Okan’ın önermesi benden geldi, Selçuk Abi’nin de. Çok değerli bir yönetmenimiz var Işıl Kasapoğlu onunla da oyuncularla ilgili mutabık kaldık. İzleyince göreceksiniz zaten Okan Mozart’ı çok çok iyi oynuyor. Selçuk Abi de şahane. Çok mutluyuz. Şu anda Şubat biletleri de Mart biletleri de bitti.
- Çok büyük prodüksiyonlu oyunlar kar edebiliyor mu?

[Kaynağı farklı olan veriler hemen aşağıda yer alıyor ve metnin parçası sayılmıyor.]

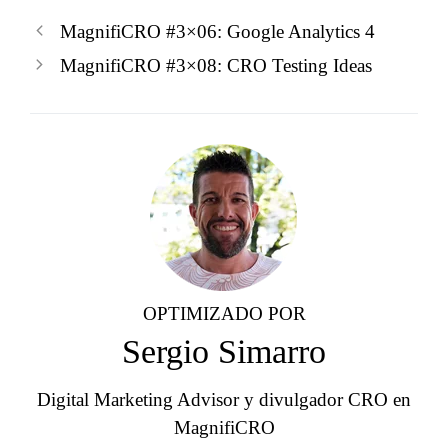
MagnifiCRO #3×06: Google Analytics 4
MagnifiCRO #3×08: CRO Testing Ideas
OPTIMIZADO POR
Sergio Simarro
Digital Marketing Advisor y divulgador CRO en
MagnifiCRO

Bizim kazanmaktan anladığımız şu; her sene iki üç oyunlu repertuvarımızı yapabilelim; bu bizim için kazanmak. Bu döngüyü sürdürebilmiş olmak, bunu 25 yıldır yapabiliyor olmak bizim için kazanç. Biz yat, kat peşinde değiliz. Tüccar da değiliz, bu işlerden de anlamayız. Ama biz sanatı hep sürdürebiliyor olmaktan mutluluk duyuyoruz. Bu elimizde kaldığı sürece kazanıyoruz demektir. “Amadeus” çok büyük bir yapım. Türkiye’de özel tiyatroda yapılmış bilmiyorum “Alice Müzikali”nin maliyetini ama kendi adımıza tiyatro olarak söylüyorum en bütçeli oyundur. Adeta bir devrim niteliğindedir. İlk defa bir özel tiyatronun bu bütçede bir oyunu hiçbir mali destek almadan yapması. Ekip 62 kişi.
Nasıl karar verdiniz?
Oğlum Sadri’yle arkadaşı Cemil Demirol yürüyorlar. Bu çocuklar bu işi beraber yapıyorlar. Londra’da yürürken, NationalTheatre’da “Amadeus” oynuyor. “Yapılır mı?” diye düşünüyorlar. Biz daha önce orada “Frankenstein”ı görüp yaptık. Dedim ki; Niye yapılmasın… Yaparız… Yapabiliriz diyorsak yaparız… Cesaretimizi, deneyimimizi koynumuza aldık ve yaptık. Onun için diyorum cesaret bu işlerde önemlidir.
‘Çaya kaç şeker atayım?’ diye soran biri olmalı”
Özel hayatınızla da zaman zaman çok konuşuluyorsunuz.
Yok canım konuşulduğum falan yok. Ben yalnız bile değilim. Eskiden yok ben yalnızlığımı yalnız bırakmam diyordum. Şimdi fikrimi değiştirdim. Bakıyorum da insanın evinde “Çaya kaç şeker atayım?” diye soran biri olmalı. Bir can yoldaşı lazım insana. Paylaşım çok önemli çünkü. Duvarla paylaş olmuyor, kendinle paylaş olmuyor. İçine atıyorsun ama içinden atamıyorsun. Bir sırdaşın, bir danıştığın, iyi kötü bir konuştuğun, set bitince gideceğim, onunla çorba içeceğim dediğin biri olmalı.